Of Canada’s 338 federal ridings, 41 now have majority populations among visible minorities. While there is some evidence that South Asian and Filipino voters tend to lean to the left and Chinese voters to the right, partisan allegiances can be thin with 400,000 new immigrants arriving each year, all without any deep connection to a particular party. And given the neck-and-neck polls of this current race, the difference between a minority and majority government can come down to how the candidates (as well as their parties) in these key “immigrant ridings” position themselves – Or take a stand – on what otherwise may seem distant, such as the Kashmir issue, the erosion of democracy in Hong Kong or agricultural deregulation in India.
In Surrey — Newton, a constituency where about 60 percent of voters are of South Asian descent, the “country of origin” issue of concern to voters is the grim future of Indian farmers.
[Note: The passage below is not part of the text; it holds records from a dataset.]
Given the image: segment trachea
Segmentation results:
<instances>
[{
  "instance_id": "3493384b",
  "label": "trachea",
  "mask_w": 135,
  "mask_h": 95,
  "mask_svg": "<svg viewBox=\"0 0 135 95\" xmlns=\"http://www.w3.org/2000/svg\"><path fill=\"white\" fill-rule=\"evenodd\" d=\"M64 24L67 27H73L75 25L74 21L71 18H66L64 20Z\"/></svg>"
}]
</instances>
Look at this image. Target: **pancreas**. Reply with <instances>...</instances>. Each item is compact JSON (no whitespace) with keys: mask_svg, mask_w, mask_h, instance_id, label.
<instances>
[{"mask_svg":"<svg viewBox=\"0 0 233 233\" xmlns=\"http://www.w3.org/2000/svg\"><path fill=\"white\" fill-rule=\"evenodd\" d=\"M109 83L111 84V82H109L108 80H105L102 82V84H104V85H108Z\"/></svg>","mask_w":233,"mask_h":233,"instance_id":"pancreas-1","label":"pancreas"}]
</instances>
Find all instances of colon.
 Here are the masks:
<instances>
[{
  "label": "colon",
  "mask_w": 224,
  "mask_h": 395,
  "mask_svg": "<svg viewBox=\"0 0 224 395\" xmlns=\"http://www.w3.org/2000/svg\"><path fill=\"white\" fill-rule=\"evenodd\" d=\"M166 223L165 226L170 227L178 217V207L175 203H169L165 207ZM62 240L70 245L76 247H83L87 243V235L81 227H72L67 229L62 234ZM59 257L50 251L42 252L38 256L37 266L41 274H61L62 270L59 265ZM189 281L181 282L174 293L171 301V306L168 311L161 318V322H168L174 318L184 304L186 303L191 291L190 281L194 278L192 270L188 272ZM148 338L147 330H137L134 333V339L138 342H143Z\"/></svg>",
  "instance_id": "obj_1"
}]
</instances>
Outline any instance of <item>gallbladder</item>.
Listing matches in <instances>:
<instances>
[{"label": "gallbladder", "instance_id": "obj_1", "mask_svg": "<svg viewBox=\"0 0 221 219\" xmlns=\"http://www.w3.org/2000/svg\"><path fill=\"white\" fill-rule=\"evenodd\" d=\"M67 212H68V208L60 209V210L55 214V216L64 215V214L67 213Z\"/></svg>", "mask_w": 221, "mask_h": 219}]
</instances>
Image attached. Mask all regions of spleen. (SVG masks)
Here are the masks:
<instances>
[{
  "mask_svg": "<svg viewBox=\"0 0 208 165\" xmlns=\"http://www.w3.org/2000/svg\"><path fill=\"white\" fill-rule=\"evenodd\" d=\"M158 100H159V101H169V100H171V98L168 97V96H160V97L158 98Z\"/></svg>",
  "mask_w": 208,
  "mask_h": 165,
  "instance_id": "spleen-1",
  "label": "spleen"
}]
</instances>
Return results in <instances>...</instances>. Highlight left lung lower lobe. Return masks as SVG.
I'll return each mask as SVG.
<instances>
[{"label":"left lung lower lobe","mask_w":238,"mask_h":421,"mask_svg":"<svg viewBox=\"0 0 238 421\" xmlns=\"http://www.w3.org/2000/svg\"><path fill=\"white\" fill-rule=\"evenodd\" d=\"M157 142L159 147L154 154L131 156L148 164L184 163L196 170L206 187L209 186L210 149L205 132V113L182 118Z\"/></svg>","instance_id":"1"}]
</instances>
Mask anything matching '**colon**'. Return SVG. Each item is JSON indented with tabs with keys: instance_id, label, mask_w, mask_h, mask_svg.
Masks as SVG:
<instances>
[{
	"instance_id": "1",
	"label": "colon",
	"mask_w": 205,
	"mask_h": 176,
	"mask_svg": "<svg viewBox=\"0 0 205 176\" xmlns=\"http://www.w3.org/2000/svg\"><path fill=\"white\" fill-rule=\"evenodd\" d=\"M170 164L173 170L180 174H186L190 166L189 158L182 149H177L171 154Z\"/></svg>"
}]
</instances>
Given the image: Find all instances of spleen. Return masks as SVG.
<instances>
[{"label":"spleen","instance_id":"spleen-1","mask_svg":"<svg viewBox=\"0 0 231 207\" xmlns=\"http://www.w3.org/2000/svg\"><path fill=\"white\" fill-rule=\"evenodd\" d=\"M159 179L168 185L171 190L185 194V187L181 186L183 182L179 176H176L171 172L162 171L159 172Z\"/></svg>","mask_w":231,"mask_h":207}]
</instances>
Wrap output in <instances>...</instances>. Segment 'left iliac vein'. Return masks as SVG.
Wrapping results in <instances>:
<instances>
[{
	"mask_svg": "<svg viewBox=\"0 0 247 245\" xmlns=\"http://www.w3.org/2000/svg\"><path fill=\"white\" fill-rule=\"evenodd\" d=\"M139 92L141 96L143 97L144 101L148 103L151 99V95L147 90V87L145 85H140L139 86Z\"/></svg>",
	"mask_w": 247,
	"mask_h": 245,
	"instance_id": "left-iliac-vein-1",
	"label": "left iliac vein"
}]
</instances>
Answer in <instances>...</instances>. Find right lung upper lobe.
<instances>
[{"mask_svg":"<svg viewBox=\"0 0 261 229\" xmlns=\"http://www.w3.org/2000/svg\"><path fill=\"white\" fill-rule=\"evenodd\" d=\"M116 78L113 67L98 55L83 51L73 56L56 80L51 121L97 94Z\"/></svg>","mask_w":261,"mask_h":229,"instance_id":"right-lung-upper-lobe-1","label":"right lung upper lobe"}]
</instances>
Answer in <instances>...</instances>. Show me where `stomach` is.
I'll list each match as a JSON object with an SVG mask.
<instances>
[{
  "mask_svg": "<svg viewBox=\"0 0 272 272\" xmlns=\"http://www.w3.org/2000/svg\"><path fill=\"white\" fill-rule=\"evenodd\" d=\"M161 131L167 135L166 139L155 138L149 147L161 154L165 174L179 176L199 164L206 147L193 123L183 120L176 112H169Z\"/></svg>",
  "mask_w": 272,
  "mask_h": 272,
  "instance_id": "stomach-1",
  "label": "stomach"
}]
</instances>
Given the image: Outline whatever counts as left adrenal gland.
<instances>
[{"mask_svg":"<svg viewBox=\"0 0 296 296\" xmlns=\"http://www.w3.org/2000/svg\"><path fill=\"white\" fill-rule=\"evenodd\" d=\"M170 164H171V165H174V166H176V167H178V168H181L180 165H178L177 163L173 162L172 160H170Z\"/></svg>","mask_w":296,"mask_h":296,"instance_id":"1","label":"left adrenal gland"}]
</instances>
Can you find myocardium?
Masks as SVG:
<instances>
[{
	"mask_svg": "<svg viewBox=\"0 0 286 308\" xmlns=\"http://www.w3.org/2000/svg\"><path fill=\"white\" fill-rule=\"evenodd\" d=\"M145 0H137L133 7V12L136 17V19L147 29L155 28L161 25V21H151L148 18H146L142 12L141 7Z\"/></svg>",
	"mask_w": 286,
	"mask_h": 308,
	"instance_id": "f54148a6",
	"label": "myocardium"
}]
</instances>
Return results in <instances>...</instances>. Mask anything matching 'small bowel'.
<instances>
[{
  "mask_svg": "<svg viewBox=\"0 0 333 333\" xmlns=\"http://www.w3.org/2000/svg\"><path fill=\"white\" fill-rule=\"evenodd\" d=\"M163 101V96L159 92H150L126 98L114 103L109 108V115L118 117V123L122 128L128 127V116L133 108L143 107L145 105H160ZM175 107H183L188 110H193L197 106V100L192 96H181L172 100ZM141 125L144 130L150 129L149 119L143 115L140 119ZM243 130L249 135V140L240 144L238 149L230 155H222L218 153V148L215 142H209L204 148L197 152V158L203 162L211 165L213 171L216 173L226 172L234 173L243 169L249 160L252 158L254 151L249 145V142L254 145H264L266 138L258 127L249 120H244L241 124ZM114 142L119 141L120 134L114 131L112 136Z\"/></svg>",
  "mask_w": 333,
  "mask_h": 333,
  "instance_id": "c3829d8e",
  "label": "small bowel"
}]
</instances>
In September last year, the Indian government hastily passed a series of farm laws against which Indian farmers, not consulted, have since protested vigorously despite brutal police crackdowns.
The Indian government argues that the bills are necessary for economic reform. Farmers – the majority of whom are family businesses with small farms – say the bills will eject them from their ancestral rural lands.
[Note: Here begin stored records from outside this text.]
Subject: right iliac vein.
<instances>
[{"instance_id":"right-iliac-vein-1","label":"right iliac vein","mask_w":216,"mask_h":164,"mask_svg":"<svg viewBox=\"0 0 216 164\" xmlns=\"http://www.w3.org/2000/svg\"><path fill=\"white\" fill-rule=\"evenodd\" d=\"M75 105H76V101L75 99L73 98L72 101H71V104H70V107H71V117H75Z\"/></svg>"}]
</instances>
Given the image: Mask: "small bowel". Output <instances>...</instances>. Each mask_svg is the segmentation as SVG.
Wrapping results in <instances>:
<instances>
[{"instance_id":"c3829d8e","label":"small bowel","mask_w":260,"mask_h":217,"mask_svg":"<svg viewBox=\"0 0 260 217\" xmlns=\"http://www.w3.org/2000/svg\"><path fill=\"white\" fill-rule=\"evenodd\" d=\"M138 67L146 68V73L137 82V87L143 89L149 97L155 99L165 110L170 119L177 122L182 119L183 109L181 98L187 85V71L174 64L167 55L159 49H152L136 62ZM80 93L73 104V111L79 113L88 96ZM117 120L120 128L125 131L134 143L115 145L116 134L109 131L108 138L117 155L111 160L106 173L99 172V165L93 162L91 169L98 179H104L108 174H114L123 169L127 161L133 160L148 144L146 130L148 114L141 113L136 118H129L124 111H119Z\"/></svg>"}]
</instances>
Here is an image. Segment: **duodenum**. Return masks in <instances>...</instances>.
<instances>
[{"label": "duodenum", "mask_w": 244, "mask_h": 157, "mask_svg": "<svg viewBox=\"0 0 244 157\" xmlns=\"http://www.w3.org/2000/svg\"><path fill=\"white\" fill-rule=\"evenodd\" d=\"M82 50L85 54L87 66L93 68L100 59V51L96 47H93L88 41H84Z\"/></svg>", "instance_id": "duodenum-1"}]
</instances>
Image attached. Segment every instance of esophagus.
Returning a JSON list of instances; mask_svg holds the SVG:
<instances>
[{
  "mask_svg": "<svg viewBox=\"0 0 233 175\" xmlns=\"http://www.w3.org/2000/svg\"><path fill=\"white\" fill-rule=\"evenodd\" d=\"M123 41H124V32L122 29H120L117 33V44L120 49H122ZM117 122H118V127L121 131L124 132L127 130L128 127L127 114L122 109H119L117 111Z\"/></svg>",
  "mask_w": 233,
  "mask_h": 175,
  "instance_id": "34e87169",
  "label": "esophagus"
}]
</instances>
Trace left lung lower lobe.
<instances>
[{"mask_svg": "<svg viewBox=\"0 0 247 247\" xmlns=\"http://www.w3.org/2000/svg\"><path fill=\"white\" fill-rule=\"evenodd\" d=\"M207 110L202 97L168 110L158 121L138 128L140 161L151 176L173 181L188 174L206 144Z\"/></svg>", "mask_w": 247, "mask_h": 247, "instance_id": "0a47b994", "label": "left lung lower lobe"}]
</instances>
Over the past nine months, South Asian Canadians from across the country have organized numerous rallies and demonstrations to support their families and brothers at home. In the constituency of Surrey — Newton, its current MP, Sukh Dhaliwal, tweeted in November last year that he was “very disturbed by the treatment of farmers in the Punjab in India” and that he stood “at the sides of #PunjabFarmers ”.
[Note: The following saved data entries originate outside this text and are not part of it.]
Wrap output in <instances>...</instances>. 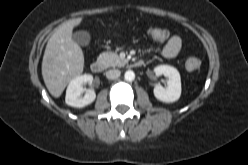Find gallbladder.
Here are the masks:
<instances>
[{
    "mask_svg": "<svg viewBox=\"0 0 248 165\" xmlns=\"http://www.w3.org/2000/svg\"><path fill=\"white\" fill-rule=\"evenodd\" d=\"M72 39L79 45L87 46L90 42V34L87 31H78L72 35Z\"/></svg>",
    "mask_w": 248,
    "mask_h": 165,
    "instance_id": "gallbladder-1",
    "label": "gallbladder"
}]
</instances>
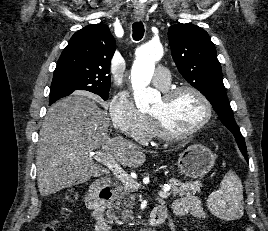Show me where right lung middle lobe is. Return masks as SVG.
<instances>
[{"mask_svg": "<svg viewBox=\"0 0 268 231\" xmlns=\"http://www.w3.org/2000/svg\"><path fill=\"white\" fill-rule=\"evenodd\" d=\"M66 92L67 91L65 89H63V88H51V90H50V98L55 97V96L65 95ZM96 94L101 96L104 100H107L108 96H109V92L96 93Z\"/></svg>", "mask_w": 268, "mask_h": 231, "instance_id": "obj_1", "label": "right lung middle lobe"}]
</instances>
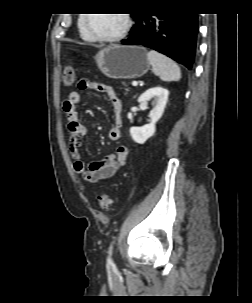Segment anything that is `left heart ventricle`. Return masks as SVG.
I'll use <instances>...</instances> for the list:
<instances>
[{
  "mask_svg": "<svg viewBox=\"0 0 252 303\" xmlns=\"http://www.w3.org/2000/svg\"><path fill=\"white\" fill-rule=\"evenodd\" d=\"M87 24L88 30L92 34L111 35L119 32L125 19L122 14H91Z\"/></svg>",
  "mask_w": 252,
  "mask_h": 303,
  "instance_id": "obj_1",
  "label": "left heart ventricle"
}]
</instances>
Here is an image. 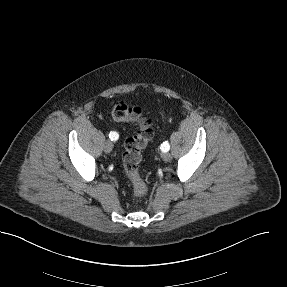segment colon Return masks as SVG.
<instances>
[{
    "label": "colon",
    "mask_w": 287,
    "mask_h": 287,
    "mask_svg": "<svg viewBox=\"0 0 287 287\" xmlns=\"http://www.w3.org/2000/svg\"><path fill=\"white\" fill-rule=\"evenodd\" d=\"M111 115L116 121L132 122L138 125L137 132L125 141L122 159L133 194L136 197H142L148 188L140 175L139 166L142 160V151L153 136L152 120L143 113L140 107L129 105L123 101L117 102L113 106Z\"/></svg>",
    "instance_id": "obj_1"
}]
</instances>
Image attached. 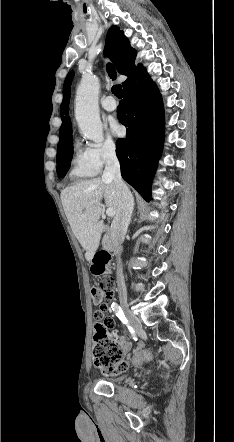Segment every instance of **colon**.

Justin Trudeau’s Liberal government also released a statement last fall, supporting the rights of Indian farmers to protest. He was strongly reprimanded by the Indian government.
Gurmant Grewal, a former Tory MP who represented the Surrey constituency of Fleetwood-Port Kells from 2004 to 2015, believes India’s heavy-handed agricultural reforms could be a critical issue in those South Asian constituencies.
“Here in Surrey, you see candidates prioritizing Canada-China tensions and the Indian farmer crisis,” Grewal said in an interview with New Canadian Media, a Canadian outlet that focuses on coverage of immigrants.
Even the Bloc Québécois, which has traditionally focused its energies on the francophone base of Quebec, has attempted this electoral cycle to reach out to immigrants. The party recently issued a statement condemning human rights abuses in Kashmir, a predominantly Muslim Himalayan region claimed by both India and Pakistan.
In 2019, the Indian government repealed the state’s constitution and placed control of the region under central authority. Speaking on behalf of Kashmiris resonates with Muslim voters in Quebec.
Immigration patterns have continued to reshape Canada’s demographics and the cultural mix in political constituencies across the country. In each election, the diversity of representation in the House of Commons has kept pace with the overall proportion of immigrants to Canada. The total number of visible minority Members elected increased from 47 in 2015 (14%) to 51 in 2019 (15.1%).
But there is also a greater diversity that is surfacing in the issues voters ponder, including topics that otherwise would not be played out in a federal election but which are now because they are relevant to voters. voters living in 12 percent of majority minority ridings in Canada. In recent years, we’ve seen how an American election can boil down to the concerns of voters in a handful of counties in Pennsylvania, Michigan, or Florida. We may see in a few days how a functional majority in Canada comes down to winning over Chinese or Sikh voters in places like Richmond Center and Surrey — Newton by addressing issues only visible in their communities.